THE TASK:
Lines in the listing below that include the word "page" need to be copied.

THE INPUT:
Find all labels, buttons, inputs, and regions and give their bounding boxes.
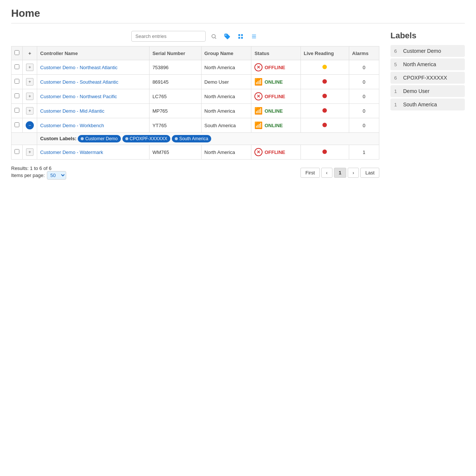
alarms-cell: 0: [349, 104, 379, 118]
tag-icon[interactable]: [222, 31, 232, 42]
row-checkbox-cell: [12, 118, 23, 133]
live-dot: [322, 108, 327, 113]
online-icon: 📶: [254, 107, 263, 115]
controller-name-link[interactable]: Customer Demo - Northwest Pacific: [40, 94, 117, 99]
label-tag[interactable]: South America: [172, 135, 211, 142]
row-checkbox[interactable]: [15, 64, 19, 69]
label-tag[interactable]: CPOXPF-XXXXXX: [122, 135, 170, 142]
sidebar-label-item[interactable]: 6 CPOXPF-XXXXXX: [390, 72, 465, 84]
status-cell: ✕ OFFLINE: [251, 145, 300, 160]
live-dot: [322, 149, 327, 154]
sidebar-label-item[interactable]: 6 Customer Demo: [390, 45, 465, 57]
row-expand-cell: +: [23, 89, 37, 104]
status-cell: 📶 ONLINE: [251, 104, 300, 118]
page-title: Home: [11, 7, 465, 23]
next-page-button[interactable]: ›: [348, 168, 359, 178]
status-badge: 📶 ONLINE: [254, 78, 283, 86]
alarms-cell: 0: [349, 89, 379, 104]
row-checkbox[interactable]: [15, 79, 19, 84]
first-page-button[interactable]: First: [300, 168, 319, 178]
live-dot: [322, 65, 327, 69]
row-checkbox[interactable]: [15, 122, 19, 127]
row-checkbox[interactable]: [15, 93, 19, 98]
controller-name-link[interactable]: Customer Demo - Mid Atlantic: [40, 108, 104, 114]
status-header: Status: [251, 46, 300, 60]
serial-cell: 753896: [149, 60, 201, 75]
expand-button[interactable]: +: [26, 93, 33, 100]
live-reading-cell: [300, 60, 349, 75]
expand-button[interactable]: +: [26, 64, 33, 71]
row-expand-cell: +: [23, 60, 37, 75]
alarms-cell: 0: [349, 118, 379, 133]
row-checkbox-cell: [12, 104, 23, 118]
list-icon[interactable]: [249, 31, 259, 42]
controller-name-link[interactable]: Customer Demo - Workbench: [40, 123, 104, 128]
expand-button[interactable]: +: [26, 107, 33, 115]
label-name: Customer Demo: [403, 48, 441, 54]
svg-rect-3: [241, 34, 243, 36]
search-input[interactable]: [131, 31, 206, 42]
alarms-cell: 0: [349, 60, 379, 75]
row-checkbox[interactable]: [15, 149, 19, 154]
online-icon: 📶: [254, 121, 263, 129]
label-count: 5: [394, 62, 400, 67]
row-expand-cell: −: [23, 118, 37, 133]
status-badge: ✕ OFFLINE: [254, 63, 285, 71]
status-cell: 📶 ONLINE: [251, 75, 300, 89]
svg-rect-4: [238, 37, 240, 39]
sidebar-label-item[interactable]: 5 North America: [390, 58, 465, 70]
controllers-table: + Controller Name Serial Number Group Na…: [11, 46, 379, 160]
expand-button[interactable]: −: [26, 121, 34, 129]
group-cell: North America: [201, 60, 251, 75]
label-tag[interactable]: Customer Demo: [78, 135, 120, 142]
live-header: Live Reading: [300, 46, 349, 60]
select-all-checkbox[interactable]: [15, 50, 19, 55]
results-text: Results: 1 to 6 of 6: [11, 165, 66, 171]
expand-button[interactable]: +: [26, 78, 33, 86]
search-icon[interactable]: [209, 31, 219, 42]
offline-icon: ✕: [254, 148, 263, 156]
table-row: + Customer Demo - Mid Atlantic MP765 Nor…: [12, 104, 379, 118]
expand-header: +: [23, 46, 37, 60]
labels-sidebar: Labels 6 Customer Demo 5 North America 6…: [390, 31, 465, 180]
label-tag-dot: [125, 137, 128, 140]
footer-bar: Results: 1 to 6 of 6 Items per page: 50 …: [11, 165, 379, 180]
row-expand-cell: +: [23, 75, 37, 89]
status-cell: ✕ OFFLINE: [251, 60, 300, 75]
svg-rect-2: [238, 34, 240, 36]
alarms-header: Alarms: [349, 46, 379, 60]
custom-labels-label: Custom Labels:: [40, 136, 77, 141]
sidebar-label-item[interactable]: 1 Demo User: [390, 85, 465, 97]
prev-page-button[interactable]: ‹: [321, 168, 332, 178]
live-dot: [322, 79, 327, 84]
controller-name-link[interactable]: Customer Demo - Northeast Atlantic: [40, 65, 118, 70]
name-header: Controller Name: [37, 46, 149, 60]
label-count: 6: [394, 48, 400, 54]
controller-name-link[interactable]: Customer Demo - Watermark: [40, 149, 103, 155]
items-per-page-select[interactable]: 50 10 25 100: [47, 171, 66, 180]
table-row: + Customer Demo - Northeast Atlantic 753…: [12, 60, 379, 75]
alarms-cell: 1: [349, 145, 379, 160]
custom-labels-row: Custom Labels: Customer Demo CPOXPF-XXXX…: [12, 133, 379, 145]
label-name: CPOXPF-XXXXXX: [403, 75, 447, 81]
controller-name-cell: Customer Demo - Workbench: [37, 118, 149, 133]
table-row: + Customer Demo - Northwest Pacific LC76…: [12, 89, 379, 104]
items-per-page-label: Items per page:: [11, 173, 45, 178]
status-badge: ✕ OFFLINE: [254, 92, 285, 100]
offline-icon: ✕: [254, 63, 263, 71]
last-page-button[interactable]: Last: [360, 168, 379, 178]
row-expand-cell: +: [23, 145, 37, 160]
grid-icon[interactable]: [235, 31, 246, 42]
label-tag-dot: [81, 137, 84, 140]
controller-name-link[interactable]: Customer Demo - Southeast Atlantic: [40, 79, 118, 85]
serial-cell: MP765: [149, 104, 201, 118]
sidebar-label-item[interactable]: 1 South America: [390, 99, 465, 110]
current-page-button[interactable]: 1: [334, 168, 346, 178]
expand-button[interactable]: +: [26, 148, 33, 156]
svg-rect-5: [241, 37, 243, 39]
label-tag-dot: [175, 137, 178, 140]
row-checkbox-cell: [12, 89, 23, 104]
row-checkbox[interactable]: [15, 108, 19, 113]
table-row: + Customer Demo - Watermark WM765 North …: [12, 145, 379, 160]
table-row: + Customer Demo - Southeast Atlantic 869…: [12, 75, 379, 89]
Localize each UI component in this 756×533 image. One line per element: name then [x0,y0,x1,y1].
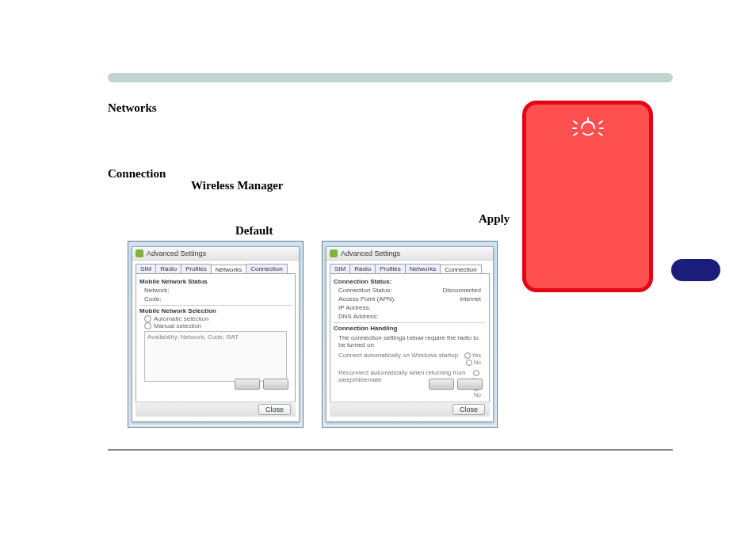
field-apn: Access Point (APN):internet [334,295,486,303]
shield-icon [330,249,338,257]
panel-button-1[interactable] [429,379,454,390]
panel-button-2[interactable] [457,379,483,390]
tab-panel: Connection Status: Connection Status:Dis… [330,273,490,411]
alarm-bell-icon [572,116,604,139]
field-ip-address: IP Address: [334,303,486,312]
field-network: Network: [139,286,292,295]
tab-connection[interactable]: Connection [246,264,287,273]
radio-automatic-selection[interactable]: Automatic selection [139,315,292,322]
heading-apply: Apply [479,212,510,226]
dialog-footer: Close [330,402,490,417]
group-connection-handling: Connection Handling [334,325,486,332]
tab-networks[interactable]: Networks [405,264,441,273]
panel-button-row [235,379,288,390]
panel-button-row [429,379,483,390]
tab-sim[interactable]: SIM [136,264,156,273]
svg-line-3 [574,133,577,135]
top-divider [108,73,673,82]
tab-sim[interactable]: SIM [330,264,350,273]
bottom-divider [108,449,673,451]
heading-networks: Networks [108,101,157,115]
screenshot-connection-tab: Advanced Settings SIM Radio Profiles Net… [322,241,498,428]
shield-icon [136,249,143,257]
window-titlebar: Advanced Settings [132,247,299,261]
tab-radio[interactable]: Radio [349,264,376,273]
field-dns-address: DNS Address: [334,312,486,321]
network-list: Availability; Network; Code; RAT [144,331,287,382]
side-tab-marker [671,259,720,281]
tab-radio[interactable]: Radio [155,264,181,273]
warning-callout [522,101,653,292]
panel-button-1[interactable] [235,379,260,390]
divider [139,305,292,306]
divider [334,322,486,323]
group-mobile-network-selection: Mobile Network Selection [139,307,292,314]
window-titlebar: Advanced Settings [326,247,493,261]
svg-line-1 [574,121,577,124]
tab-strip: SIM Radio Profiles Networks Connection [132,261,299,273]
option-connect-on-startup: Connect automatically on Windows startup… [334,350,486,367]
tab-strip: SIM Radio Profiles Networks Connection [326,261,493,273]
tab-profiles[interactable]: Profiles [181,264,212,273]
field-connection-status: Connection Status:Disconnected [334,286,486,295]
heading-default: Default [235,224,273,238]
radio-manual-selection[interactable]: Manual selection [139,322,292,329]
heading-wireless-manager: Wireless Manager [191,179,284,192]
group-connection-status: Connection Status: [334,278,486,285]
close-button[interactable]: Close [452,404,485,415]
heading-connection: Connection [108,167,166,181]
close-button[interactable]: Close [258,404,291,415]
field-code: Code: [139,295,292,303]
window-title: Advanced Settings [341,249,400,257]
screenshot-networks-tab: Advanced Settings SIM Radio Profiles Net… [128,241,304,428]
dialog-window: Advanced Settings SIM Radio Profiles Net… [326,246,494,422]
group-mobile-network-status: Mobile Network Status [139,278,292,285]
dialog-footer: Close [136,402,296,417]
document-page: Networks Connection Wireless Manager App… [0,0,756,533]
dialog-window: Advanced Settings SIM Radio Profiles Net… [132,246,300,422]
tab-profiles[interactable]: Profiles [375,264,406,273]
svg-line-6 [599,133,602,135]
window-title: Advanced Settings [147,249,206,257]
panel-button-2[interactable] [263,379,288,390]
svg-line-4 [599,121,602,124]
tab-panel: Mobile Network Status Network: Code: Mob… [136,273,296,411]
handling-note: The connection settings below require th… [334,333,486,350]
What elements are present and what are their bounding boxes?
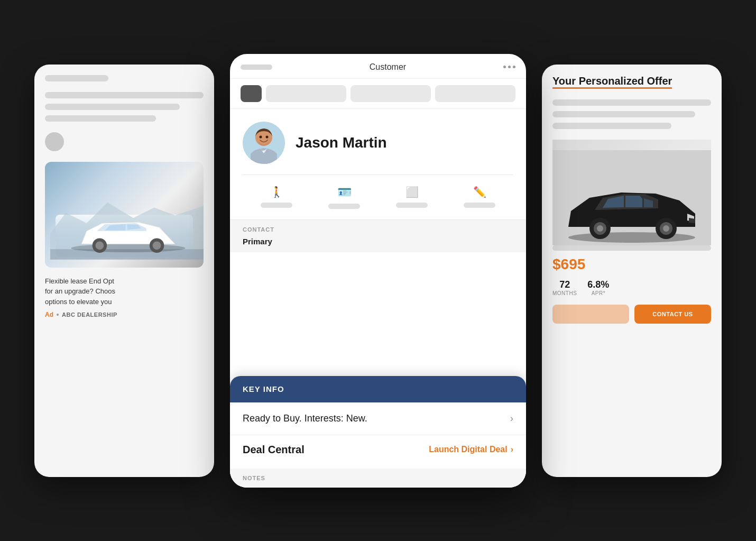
center-card: Customer — [230, 54, 526, 488]
avatar-svg — [243, 122, 285, 164]
tab-3[interactable] — [435, 85, 515, 102]
tab-1[interactable] — [266, 85, 346, 102]
black-car-svg — [552, 150, 711, 245]
contact-primary: Primary — [243, 237, 513, 246]
key-info-header: KEY INFO — [230, 376, 526, 402]
icon-bar-1 — [261, 203, 292, 208]
right-bar-2 — [552, 111, 695, 117]
contact-section: CONTACT Primary — [230, 220, 526, 252]
left-circle-row — [45, 132, 204, 151]
price-area: $695 — [552, 256, 711, 273]
header-dot-2 — [508, 66, 511, 68]
right-car-image — [552, 140, 711, 245]
icon-bar-3 — [396, 203, 428, 208]
key-info-buy-row[interactable]: Ready to Buy. Interests: New. › — [230, 402, 526, 435]
key-info-text: Ready to Buy. Interests: New. — [243, 413, 367, 424]
launch-digital-button[interactable]: Launch Digital Deal › — [429, 445, 513, 454]
key-info-title: KEY INFO — [243, 384, 284, 393]
left-skeleton-bars — [45, 92, 204, 122]
months-detail: 72 MONTHS — [552, 279, 577, 296]
ad-row: Ad ABC DEALERSHIP — [45, 311, 204, 318]
scene: Flexible lease End Opt for an upgrade? C… — [34, 27, 722, 514]
payment-button[interactable] — [552, 305, 629, 324]
tab-active[interactable] — [241, 85, 262, 102]
deal-central-label: Deal Central — [243, 444, 305, 456]
left-circle — [45, 132, 64, 151]
notes-label: NOTES — [243, 475, 513, 481]
center-tabs — [230, 79, 526, 109]
person-icon: 🚶 — [270, 186, 283, 198]
icon-bar-4 — [464, 203, 495, 208]
contact-label: CONTACT — [243, 226, 513, 233]
profile-section: Jason Martin — [230, 109, 526, 175]
header-left-bar — [241, 65, 272, 70]
center-header: Customer — [230, 54, 526, 79]
icons-row: 🚶 🪪 ⬜ ✏️ — [230, 175, 526, 220]
white-car-svg — [50, 192, 204, 260]
right-bar-1 — [552, 99, 711, 106]
chevron-right-icon: › — [510, 413, 513, 424]
right-skeleton-bars — [552, 99, 711, 129]
header-title: Customer — [370, 62, 406, 72]
svg-point-13 — [663, 225, 669, 232]
header-dot-1 — [503, 66, 506, 68]
icon-bar-2 — [328, 204, 360, 209]
profile-name: Jason Martin — [296, 134, 387, 151]
ad-badge: Ad — [45, 311, 53, 318]
left-car-image — [45, 162, 204, 268]
edit-icon: ✏️ — [473, 186, 486, 198]
launch-digital-label: Launch Digital Deal — [429, 445, 507, 454]
person-icon-col: 🚶 — [261, 186, 292, 209]
key-info-overlay: KEY INFO Ready to Buy. Interests: New. ›… — [230, 376, 526, 488]
avatar — [243, 122, 285, 164]
right-card: Your Personalized Offer — [542, 65, 722, 477]
contact-button[interactable]: CONTACT US — [634, 305, 711, 324]
left-card: Flexible lease End Opt for an upgrade? C… — [34, 65, 214, 477]
svg-point-3 — [96, 241, 104, 250]
personalized-offer-title: Your Personalized Offer — [552, 75, 672, 89]
browser-icon-col: ⬜ — [396, 186, 428, 209]
svg-point-1 — [71, 244, 185, 252]
svg-point-16 — [260, 135, 262, 138]
id-icon-col: 🪪 — [328, 186, 360, 209]
right-price-bar — [552, 245, 711, 251]
dealership-name: ABC DEALERSHIP — [62, 311, 117, 318]
edit-icon-col: ✏️ — [464, 186, 495, 209]
tab-2[interactable] — [351, 85, 431, 102]
right-bar-3 — [552, 123, 671, 129]
dot-separator — [57, 314, 59, 316]
svg-point-7 — [568, 232, 695, 243]
header-dot-3 — [513, 66, 515, 68]
deal-central-row: Deal Central Launch Digital Deal › — [230, 435, 526, 464]
browser-icon: ⬜ — [405, 186, 419, 198]
right-button-row: CONTACT US — [552, 305, 711, 324]
price-details: 72 MONTHS 6.8% APR* — [552, 279, 711, 296]
ad-text: Flexible lease End Opt for an upgrade? C… — [45, 276, 204, 307]
price-value: $695 — [552, 256, 585, 273]
id-icon: 🪪 — [337, 186, 352, 199]
apr-detail: 6.8% APR* — [587, 279, 609, 296]
notes-section: NOTES — [230, 469, 526, 488]
launch-chevron-icon: › — [511, 445, 513, 454]
header-dots — [503, 66, 515, 68]
svg-point-5 — [153, 241, 161, 250]
left-text-block: Flexible lease End Opt for an upgrade? C… — [45, 276, 204, 319]
svg-point-10 — [597, 225, 603, 232]
left-skeleton-top — [45, 75, 108, 81]
svg-point-17 — [266, 135, 269, 138]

EXERCISE RESULT:
page-title: Home: [11, 7, 465, 23]
next-page-button[interactable]: ›: [348, 168, 359, 178]
first-page-button[interactable]: First: [300, 168, 319, 178]
footer-bar: Results: 1 to 6 of 6 Items per page: 50 …: [11, 165, 379, 180]
prev-page-button[interactable]: ‹: [321, 168, 332, 178]
items-per-page-select[interactable]: 50 10 25 100: [47, 171, 66, 180]
items-per-page-label: Items per page:: [11, 173, 45, 178]
last-page-button[interactable]: Last: [360, 168, 379, 178]
current-page-button[interactable]: 1: [334, 168, 346, 178]
document-page: Networks Connection Wireless Manager App… [0,0,756,533]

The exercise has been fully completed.